“’Jever see anything like it! Every bush round Blossom Range seems to be hidin’ an agent, and the town is full o’ thieves. That’s why I allus keep that door locked when I’m out of the house, or at work back in the mine. I was glad to git that stuff into the hands of the express company, fer I expected every night to be knocked on the head before mornin’, so long as I had it in hyer. Thar’s plenty men in this town would kill ye fer a bag o’ gold dust.”

“I’m afraid that’s right.”

“I’m shore of it. And sense Tim Benson is round hyer, I ain’t takin’ no chances.”

He indicated the two big revolvers under his coat.

“I keep ’em strapped to me constant,” he confessed. “It will be him er me, if we meet; and I know it.”

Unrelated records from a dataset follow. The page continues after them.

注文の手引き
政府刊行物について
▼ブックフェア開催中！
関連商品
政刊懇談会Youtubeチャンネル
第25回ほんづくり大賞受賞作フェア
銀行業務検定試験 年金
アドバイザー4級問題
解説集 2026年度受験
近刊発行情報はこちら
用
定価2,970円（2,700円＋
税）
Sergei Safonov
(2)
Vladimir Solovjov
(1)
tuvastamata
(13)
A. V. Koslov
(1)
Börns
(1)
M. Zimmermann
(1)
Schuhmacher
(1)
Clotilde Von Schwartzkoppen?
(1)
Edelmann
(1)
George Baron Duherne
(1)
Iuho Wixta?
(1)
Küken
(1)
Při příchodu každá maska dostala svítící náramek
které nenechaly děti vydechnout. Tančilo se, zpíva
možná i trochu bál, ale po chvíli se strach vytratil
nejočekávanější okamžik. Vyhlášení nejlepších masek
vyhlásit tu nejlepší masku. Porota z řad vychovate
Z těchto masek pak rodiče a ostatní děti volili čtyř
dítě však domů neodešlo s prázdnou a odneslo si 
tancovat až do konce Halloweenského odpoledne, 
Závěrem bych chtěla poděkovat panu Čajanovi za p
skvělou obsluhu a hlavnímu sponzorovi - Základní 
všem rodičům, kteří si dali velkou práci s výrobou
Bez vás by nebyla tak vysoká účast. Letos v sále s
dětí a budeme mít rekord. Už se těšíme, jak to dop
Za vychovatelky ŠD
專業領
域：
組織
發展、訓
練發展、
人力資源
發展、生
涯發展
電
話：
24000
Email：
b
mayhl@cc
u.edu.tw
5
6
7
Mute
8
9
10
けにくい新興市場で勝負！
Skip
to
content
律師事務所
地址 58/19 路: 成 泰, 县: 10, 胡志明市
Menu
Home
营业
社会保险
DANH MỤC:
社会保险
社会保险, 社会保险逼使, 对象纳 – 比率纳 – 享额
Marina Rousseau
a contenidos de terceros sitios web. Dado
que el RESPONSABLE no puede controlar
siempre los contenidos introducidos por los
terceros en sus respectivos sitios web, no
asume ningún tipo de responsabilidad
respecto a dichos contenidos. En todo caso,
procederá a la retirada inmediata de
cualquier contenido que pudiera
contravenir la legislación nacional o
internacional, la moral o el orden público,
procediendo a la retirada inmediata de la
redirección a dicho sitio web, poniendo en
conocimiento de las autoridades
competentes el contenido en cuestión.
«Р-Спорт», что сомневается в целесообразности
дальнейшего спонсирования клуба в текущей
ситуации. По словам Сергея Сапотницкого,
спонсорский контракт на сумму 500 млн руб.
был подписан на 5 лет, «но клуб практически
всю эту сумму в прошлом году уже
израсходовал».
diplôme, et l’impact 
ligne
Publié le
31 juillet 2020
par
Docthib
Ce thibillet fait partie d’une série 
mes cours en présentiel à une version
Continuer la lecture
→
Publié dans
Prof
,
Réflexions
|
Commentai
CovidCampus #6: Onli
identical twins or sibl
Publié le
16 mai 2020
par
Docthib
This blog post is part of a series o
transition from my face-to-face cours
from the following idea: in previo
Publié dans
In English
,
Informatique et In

He put the nuggets away. On coming back, he asked how Brown was getting along.

Knowing that the man he called Benson had gone to the Casino, Buffalo Bill was tempted to tell him of it; which would perhaps send him down there, looking for him. If a duel came of it, there might be some surprising developments.

But the scout put the temptation aside.

He did not know how much he could believe of what Juniper Joe and Jackson Dane had said. And, if all were true, he did not care to take the responsibility of setting two men to shooting at each other.

“I’m still stalled!” he admitted to himself, when he left Juniper Joe’s cabin.